14:04 To help your startup innovate, Founders Hub is partnering with innovative companies like OpenAI,
14:09 a global leader in AI research and development, to provide exclusive benefits and discounts.
14:14 Through Microsoft for Startups Founders Hub, becoming a founder is no longer about who you know.
14:19 You'll have access to their mentorship network, giving you a pool of hundreds of mentors
14:23 across a range of disciplines and areas like idea validation, fundraising, management and coaching,
14:29 sales and marketing, as well as specific technical stress points.

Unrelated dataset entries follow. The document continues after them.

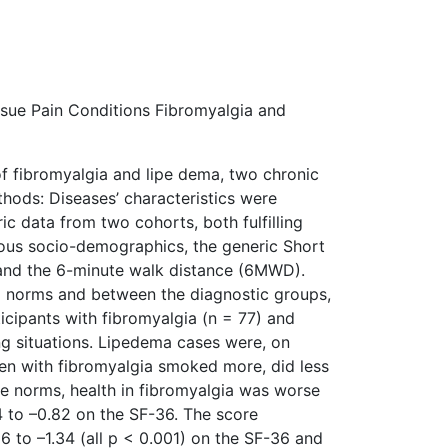
sue Pain Conditions Fibromyalgia and
f fibromyalgia and lipe­ dema, two chronic
hods: Diseases’ characteristics were
ic data from two cohorts, both fulfilling
ous socio-demographics, the generic Short
 and the 6-minute walk distance (6MWD).
 norms and between the diagnostic groups,
icipants with fibromyalgia (n = 77) and
g situations. Lipedema cases were, on
n with fibromyalgia smoked more, did less
e norms, health in fibromyalgia was worse
 to –0.82 on the SF-36. The score
 to –1.34 (all p < 0.001) on the SF-36 and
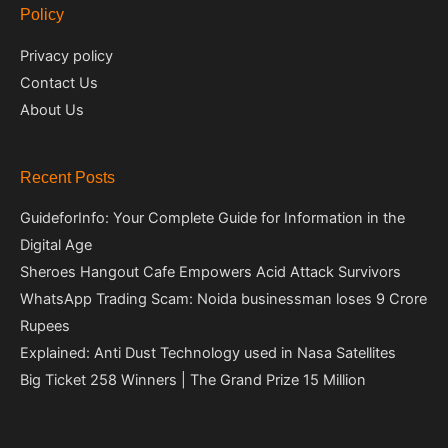
Policy
Privacy policy
Contact Us
About Us
Recent Posts
GuideforInfo: Your Complete Guide for Information in the
Digital Age
Sheroes Hangout Cafe Empowers Acid Attack Survivors
WhatsApp Trading Scam: Noida businessman loses 9 Crore
Rupees
Explained: Anti Dust Technology used in Nasa Satellites
Big Ticket 258 Winners | The Grand Prize 15 Million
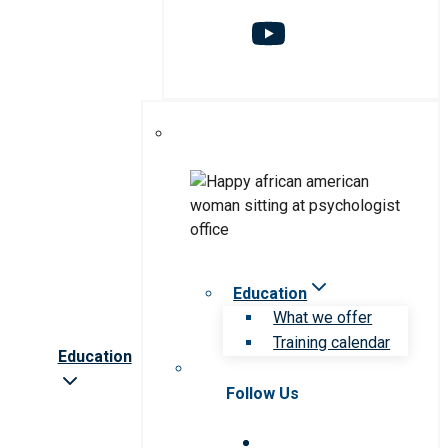
Education
What we offer
Training calendar
Education
Follow Us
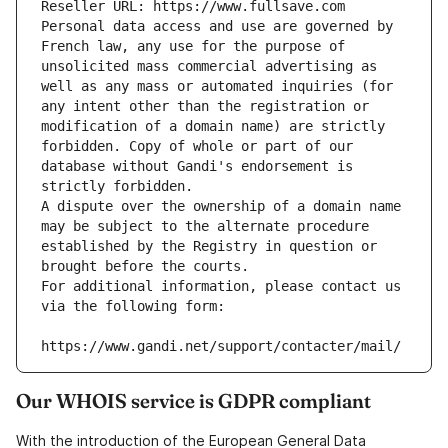
Reseller URL: https://www.fullsave.com
Personal data access and use are governed by 
French law, any use for the purpose of 
unsolicited mass commercial advertising as 
well as any mass or automated inquiries (for 
any intent other than the registration or 
modification of a domain name) are strictly 
forbidden. Copy of whole or part of our 
database without Gandi's endorsement is 
strictly forbidden.
A dispute over the ownership of a domain name 
may be subject to the alternate procedure 
established by the Registry in question or 
brought before the courts.
For additional information, please contact us 
via the following form:
https://www.gandi.net/support/contacter/mail/
Our WHOIS service is GDPR compliant
With the introduction of the European General Data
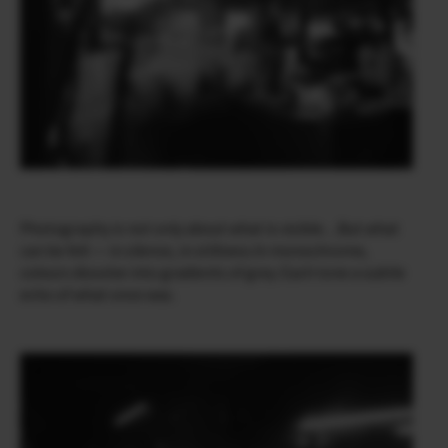
Photography is not only about what is visible…But what
can be felt — in silence, in stillness.In monochrome,
colours dissolve into gradients of grey. Each tone a subtle
echo of what once was.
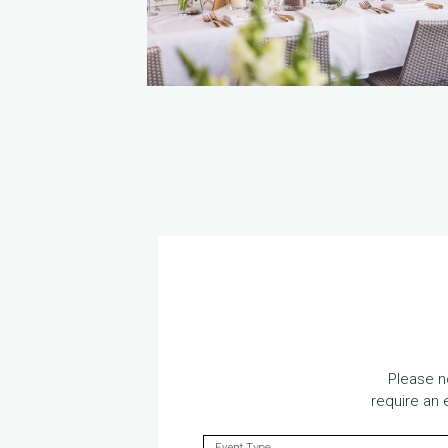
Please n
require an 
Event Type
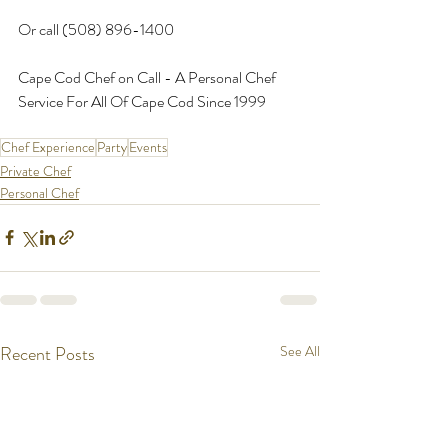
Or call (508) 896-1400
Cape Cod Chef on Call - A Personal Chef 
Service For All Of Cape Cod Since 1999
Chef Experience
Party
Events
Private Chef
Personal Chef
Recent Posts
See All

14:33 You'll be able to book a one-on-one meeting with the mentors, many of whom are former founders
14:37 themselves.
14:38 Make your idea a reality today with the critical support you'll get from Founders Hub.
14:43 To join the program, just visit pythonbytes.fm/foundershub.
14:47 All one word, no links in your show notes.
14:49 Thank you to Microsoft for supporting the show.
14:53 This is a topic that has been very interesting to me, sort of this memory story around Python lists.
14:58 Yeah.
14:59 I'm looking forward to this one you got to share.
15:02 So I was interested.
15:03 This is a, we're going to present an article called Pre-Allocated Lists in Python by Redouan
15:09 Delaware, I think.
15:11 Anyway, I've always, I've thought about this before because one of the things that happens
15:16 with when you allocate a list in Python, if it's empty, it's not really empty.
15:20 There's some data there already.
15:22 And one of the first things the article talks about is this data structure that AC struct that
15:27 Python uses to store basically the info about the list.
15:31 But it's still space, but it's, you know, it's still, it's empty, supposedly.
15:35 And then when you, and normally you kind of just append to it.
15:39 So you, or one way to add things to a list is to just append one thing after another.
15:45 And what Python does, it's kind of a neat algorithm, is it allocates more than it needs.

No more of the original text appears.